К десяти часам вечера я стала беспокоиться, как бы не уснуть за рулем. Мы выбрали наиболее удачный съезд с магистрали, и вскоре Иэн заприметил недорогой отель, который с виду производил не самое ужасающее впечатление. Я расплатилась наличными, которые добыла на заправочной станции, и мы сняли два номера на имя Чарли Бакета и Веруки Солт[52]. (Хоть мы и были ограничены в средствах, я сочла необходимым снять именно два отдельных номера, потому что мне страшно было представить, что подумали бы люди — судья, присяжные, родители Иэна, журналисты, если бы когда-нибудь открылось, что мы с ним провели ночь в одной комнате. В свое оправдание я могла бы только кричать: «Нет! Нет!

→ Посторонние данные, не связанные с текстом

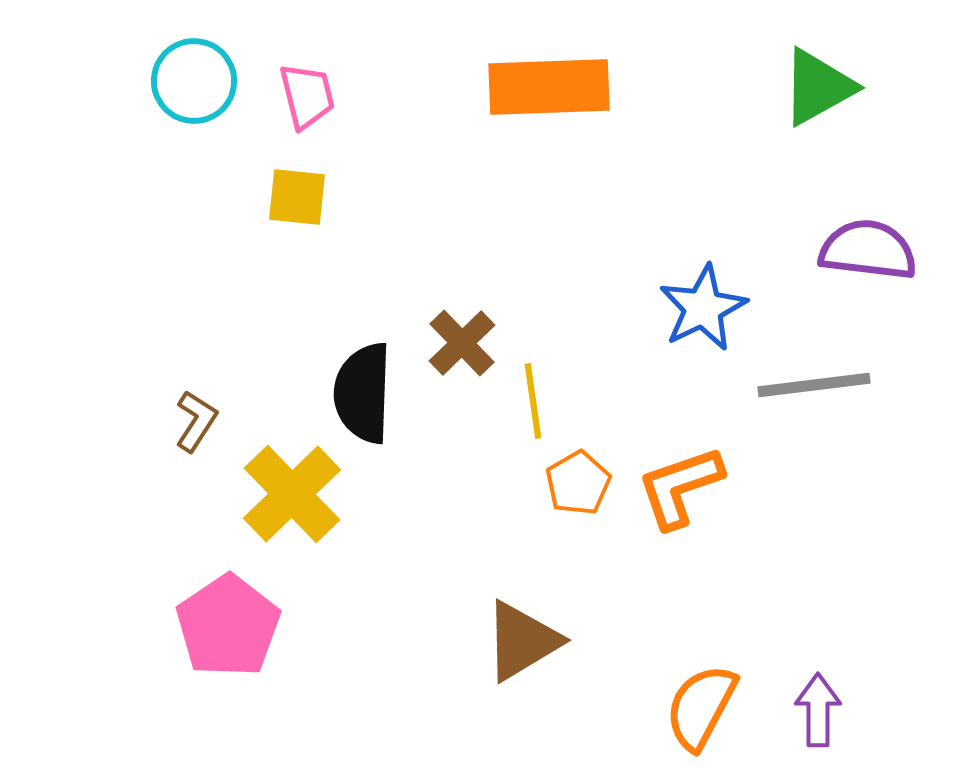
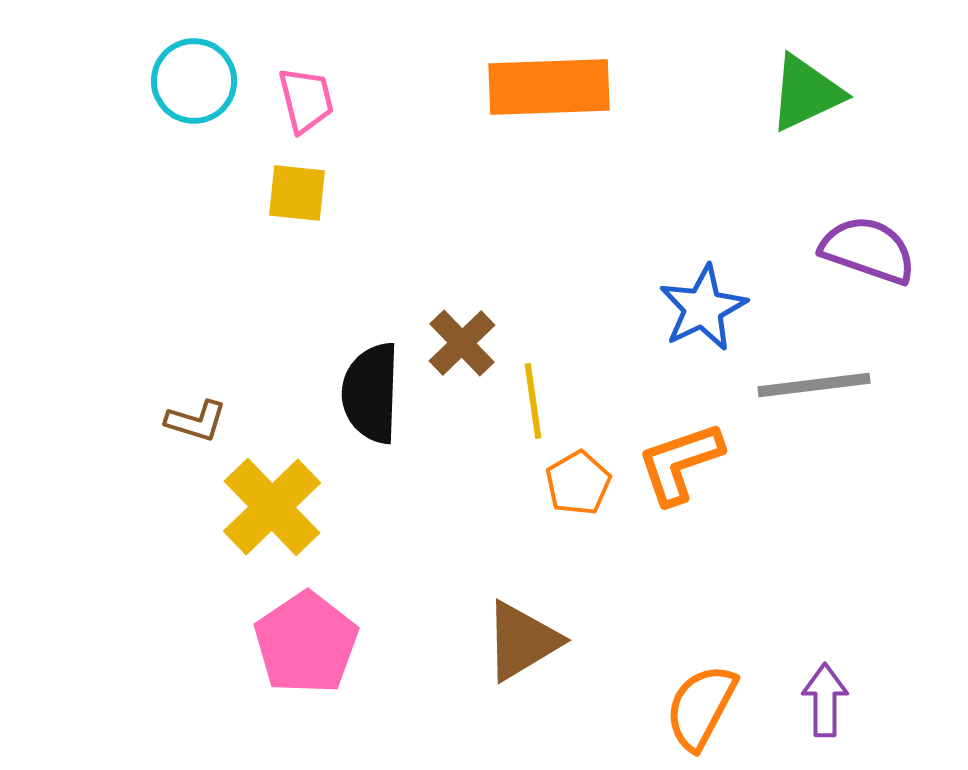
green triangle: moved 12 px left, 6 px down; rotated 4 degrees clockwise
pink trapezoid: moved 1 px left, 4 px down
yellow square: moved 4 px up
purple semicircle: rotated 12 degrees clockwise
black semicircle: moved 8 px right
brown L-shape: rotated 74 degrees clockwise
orange L-shape: moved 24 px up
yellow cross: moved 20 px left, 13 px down
pink pentagon: moved 78 px right, 17 px down
purple arrow: moved 7 px right, 10 px up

Ведь он, кажется, голубой!») Когда мы поднимались по лестнице, я спросила:
— Ты ведь не оставил родителям записку?
Не знаю, почему мне раньше не пришло в голову спросить об этом.
— Оставил, — сказал он, и я застыла как вкопанная посреди лестницы.
Иэн нацепил рюкзак спереди и тащил его на груди, еле переставляя ноги.
— Я просто написал, чтобы они не волновались, и оставил указания относительно тунца.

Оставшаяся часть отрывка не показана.